Even now, as violence engulfs the country, and spills over the borders into other European nations, French newspapers are headlining their articles on the issue "Crisis in the suburbs." Memo to France: This is no longer the suburb's crisis; this is the entire nation's crisis.

The suburbs have been defined in recent years by the racial, economic and religious strife rampant there. These problems don't exactly sit neatly under the banner of liberté, égalité, fraternité (liberty, equality, brotherhood) that France envisions flying over its country.

These riots are partially a result of the fact that the suburbs of Paris are viewed as a separate world from Paris proper. The low-income housing, poverty and general unrest often associated with inner cities are consigned in Paris to its troubled suburbs.

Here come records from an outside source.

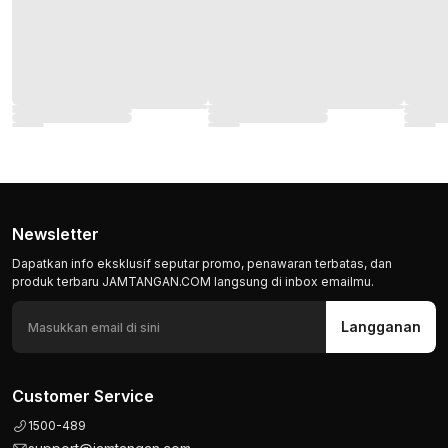
Newsletter
Dapatkan info eksklusif seputar promo, penawaran terbatas, dan
produk terbaru JAMTANGAN.COM langsung di inbox emailmu.
Langganan
Customer Service
1500-489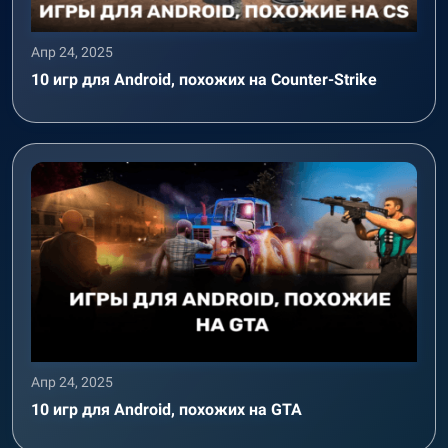
Апр 24, 2025
10 игр для Android, похожих на Counter-Strike
Апр 24, 2025
10 игр для Android, похожих на GTA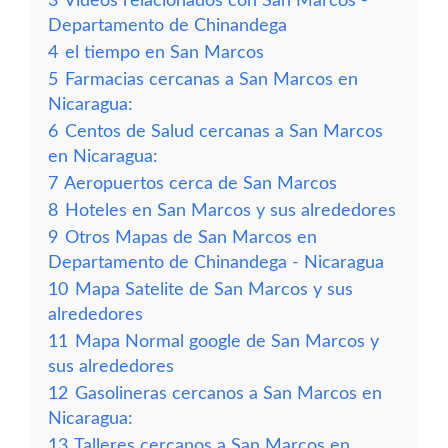
3
Vídeos relacionados con San Marcos -
Departamento de Chinandega
4
el tiempo en San Marcos
5
Farmacias cercanas a San Marcos en
Nicaragua:
6
Centos de Salud cercanas a San Marcos
en Nicaragua:
7
Aeropuertos cerca de San Marcos
8
Hoteles en San Marcos y sus alrededores
9
Otros Mapas de San Marcos en
Departamento de Chinandega - Nicaragua
10
Mapa Satelite de San Marcos y sus
alrededores
11
Mapa Normal google de San Marcos y
sus alrededores
12
Gasolineras cercanos a San Marcos en
Nicaragua:
13
Talleres cercanos a San Marcos en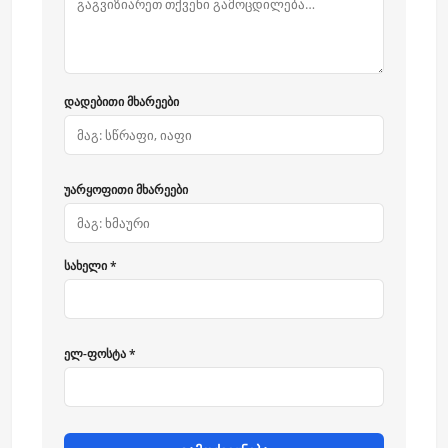
დადებითი მხარეები
უარყოფითი მხარეები
სახელი *
ელ-ფოსტა *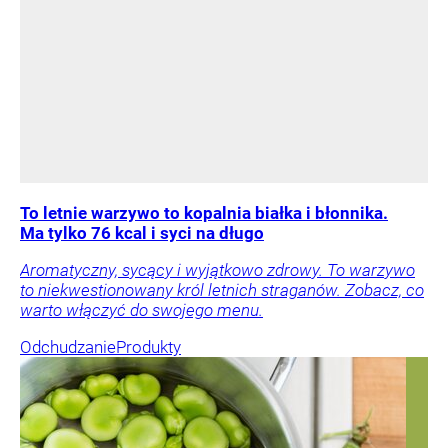
To letnie warzywo to kopalnia białka i błonnika.
Ma tylko 76 kcal i syci na długo
Aromatyczny, sycący i wyjątkowo zdrowy. To warzywo
to niekwestionowany król letnich straganów. Zobacz, co
warto włączyć do swojego menu.
Odchudzanie
Produkty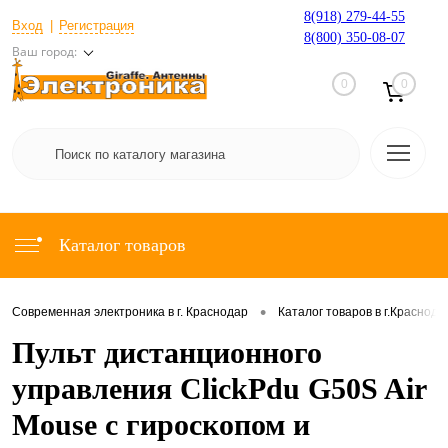
8(918) 279-44-55
Вход
Регистрация
8(800) 350-08-07
Ваш город:
0
0
Каталог товаров
•
Современная электроника в г. Краснодар
Каталог товаров в г.Краснода
Пульт дистанционного
управления ClickPdu G50S Air
Mouse с гироскопом и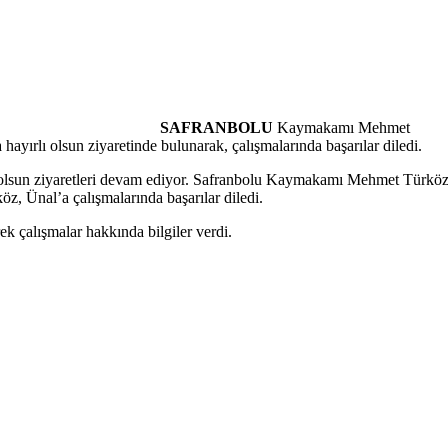
SAFRANBOLU
Kaymakamı Mehmet
rlı olsun ziyaretinde bulunarak, çalışmalarında başarılar diledi.
olsun ziyaretleri devam ediyor. Safranbolu Kaymakamı Mehmet Türkö
köz, Ünal’a çalışmalarında başarılar diledi.
 çalışmalar hakkında bilgiler verdi.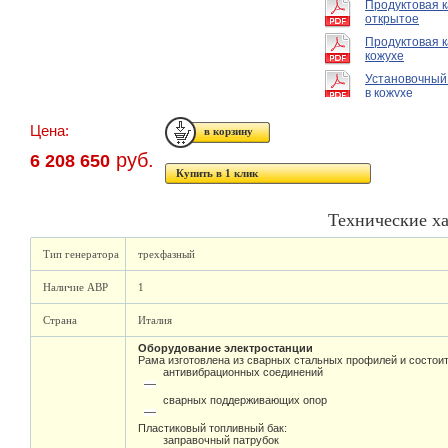
Продуктовая 
открытое
Продуктовая к
кожухе
Установочный
в кожухе
Цена:
руб.
6 208 650
Купить в 1 клик
Технические х
Тип генератора
трехфазный
Наличие АВР
1
Страна
Италия
Оборудование электростанции
Рама изготовлена из сварных стальных профилей и состоит
антивибрационных соединений
сварных поддерживающих опор
Пластиковый топливный бак:
заправочный патрубок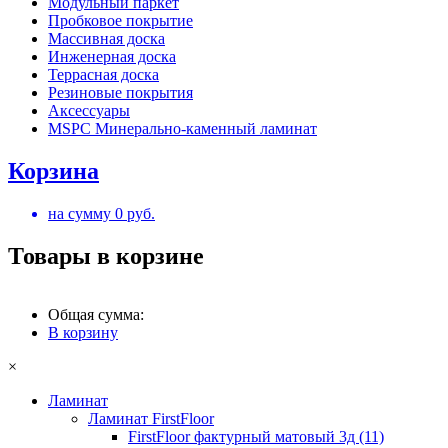
Модульный паркет
Пробковое покрытие
Массивная доска
Инженерная доска
Террасная доска
Резиновые покрытия
Аксессуары
MSPC Минерально-каменный ламинат
Корзина
на сумму
0
руб.
Товары в корзине
Общая сумма:
В корзину
×
Ламинат
Ламинат FirstFloor
FirstFloor фактурный матовый 3д (11)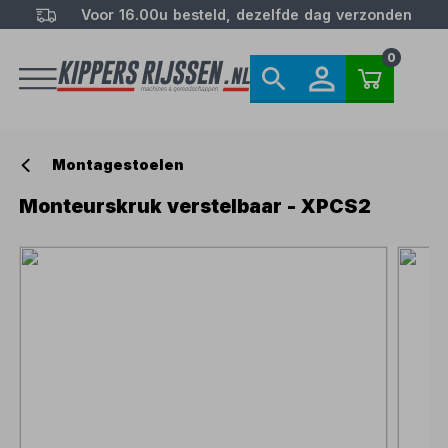
Voor 16.00u besteld, dezelfde dag verzonden
0
Montagestoelen
Monteurskruk verstelbaar - XPCS2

These densely populated, low-income neighborhoods are the heart of Paris' North African and Muslim immigrant communities.

The North African and Arab residents of suburban communities feel disenfranchised from the rest of French population. This is certainly not a shock in light of the fact that a political candidate advocating forced return for all "nonwhite" immigrants received 17 percent of the popular vote in the first round of presidential elections in 2002.

The disenfranchisement is economic as well; unemployment hovers around 30 percent in the suburbs, compared with 10 percent nationally. In certain suburban areas, it soars as high as 40 percent.

Mainstream French society has rejected the possibility that those living in these impoverished conditions have much to do with the rest of society, or that French society itself has contributed to the malaise in these areas.

On a visit to the suburbs in the middle of October, before the riots began, Interior Minister Nicolas Sarkozy referred to the residents who caused trouble there as "rabble" that needed to be washed out. Language like this draws a clear divide between those who live in the suburbs - the poor, the immigrants - and the rest of the French populace.

Even President Jacques Chirac has regretfully acknowledged "the incapacity of French society to fully accept" the African and Arab youths of the suburbs. This is a societal problem, but it is one that plays itself out on the level of the individual: Rejection occurs on a person-to-person basis.

It's easy to look on in horror as riots seize France, to blame the French for a problem that is their own. But the truth is, this problem isn't uniquely France's. It's time for a look at our own lives. Whom do we reject? Whom do we alienate?

We only make France's crisis more tragic when we refuse to apply its lessons to ourselves. Let's remember that we are not isolated. Today is a day for each of us to build bridges.